He thought of a trick he had acquired in wrestling. Quickly arching his back like a bow, he suddenly straightened it with a snap, and the holds of Gladdus and Fenmore were broken. They were hurled back and then other freshmen took them up bodily, thrusting them beyond the outer line of defense.

Then the whole body of sophomores quickly threw themselves against the freshmen, as if to force them away from the pole by weight of numbers. They nearly succeeded, and Tom and his fellow defenders of the flag staff thought their arms would be pulled out of the sockets. But, as if it was a second down in a fierce football game, the freshmen held their opponents and thrust the wave of sophomores back.

So it went on, the attack becoming fiercer until, when the timekeepers announced that there were but two more minutes left in which to hold or gain the pole, the second-year men seemed fairly to overwhelm the others.

“Tear ’em up! tear ’em up!” pleaded Gladdus.

“Hold, boys, hold!” begged Langridge. And hold they did, for when time was called the defenders were found with their arms still locked about the flag staff.

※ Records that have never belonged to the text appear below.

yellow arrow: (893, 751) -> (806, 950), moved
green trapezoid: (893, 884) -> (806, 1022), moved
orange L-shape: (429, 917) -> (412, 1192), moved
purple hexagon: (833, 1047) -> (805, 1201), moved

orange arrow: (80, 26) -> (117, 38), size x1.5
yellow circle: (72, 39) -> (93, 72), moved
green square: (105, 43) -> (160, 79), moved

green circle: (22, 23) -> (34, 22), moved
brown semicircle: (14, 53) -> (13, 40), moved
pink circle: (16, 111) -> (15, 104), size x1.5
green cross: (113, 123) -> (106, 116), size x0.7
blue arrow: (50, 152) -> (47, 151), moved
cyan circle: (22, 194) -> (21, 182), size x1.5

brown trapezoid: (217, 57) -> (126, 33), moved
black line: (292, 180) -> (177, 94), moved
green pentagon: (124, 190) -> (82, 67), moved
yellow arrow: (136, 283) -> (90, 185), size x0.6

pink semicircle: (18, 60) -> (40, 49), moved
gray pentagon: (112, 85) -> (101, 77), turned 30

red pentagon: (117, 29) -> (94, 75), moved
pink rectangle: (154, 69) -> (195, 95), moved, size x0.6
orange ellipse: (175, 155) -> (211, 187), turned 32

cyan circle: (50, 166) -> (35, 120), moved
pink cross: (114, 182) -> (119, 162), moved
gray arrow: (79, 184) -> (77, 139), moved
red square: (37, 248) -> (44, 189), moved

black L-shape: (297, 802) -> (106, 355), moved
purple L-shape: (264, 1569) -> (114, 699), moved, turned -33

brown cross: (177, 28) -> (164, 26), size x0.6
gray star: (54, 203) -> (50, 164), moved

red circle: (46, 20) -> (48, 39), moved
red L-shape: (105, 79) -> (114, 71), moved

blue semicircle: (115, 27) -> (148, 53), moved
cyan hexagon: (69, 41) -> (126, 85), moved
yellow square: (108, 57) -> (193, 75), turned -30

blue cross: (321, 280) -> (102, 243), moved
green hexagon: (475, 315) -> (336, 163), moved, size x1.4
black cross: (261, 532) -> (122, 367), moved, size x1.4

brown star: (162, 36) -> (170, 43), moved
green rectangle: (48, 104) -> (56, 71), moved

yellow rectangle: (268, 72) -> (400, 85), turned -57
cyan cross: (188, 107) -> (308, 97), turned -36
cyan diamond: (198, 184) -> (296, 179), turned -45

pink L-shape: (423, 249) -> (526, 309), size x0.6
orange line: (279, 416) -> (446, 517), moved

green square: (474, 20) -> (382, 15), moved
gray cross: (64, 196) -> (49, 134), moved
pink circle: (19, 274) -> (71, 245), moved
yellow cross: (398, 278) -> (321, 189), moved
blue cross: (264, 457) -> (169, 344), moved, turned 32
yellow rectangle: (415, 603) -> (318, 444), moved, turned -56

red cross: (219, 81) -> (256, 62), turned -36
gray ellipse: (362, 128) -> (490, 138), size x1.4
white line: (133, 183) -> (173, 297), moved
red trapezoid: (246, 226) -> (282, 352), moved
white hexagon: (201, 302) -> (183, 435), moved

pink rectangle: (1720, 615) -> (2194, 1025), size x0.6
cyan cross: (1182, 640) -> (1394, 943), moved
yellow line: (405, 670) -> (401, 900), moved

“We win, fellows!” yelled Tom, capering about, with his hands grasping those of Sid and Phil.

Then followed an impromptu war dance, while the vanquished sophomores filed away in the darkness, the exultant freshmen sending cheer after cheer out on the air.

“Here’s where we wear ribbons on our hats!” cried Ford Fenton. “Now, I’d like to see any soph make me take it off.”

He pulled from his pocket a band and fixed it to a new hat he had bought to replace the slashed one.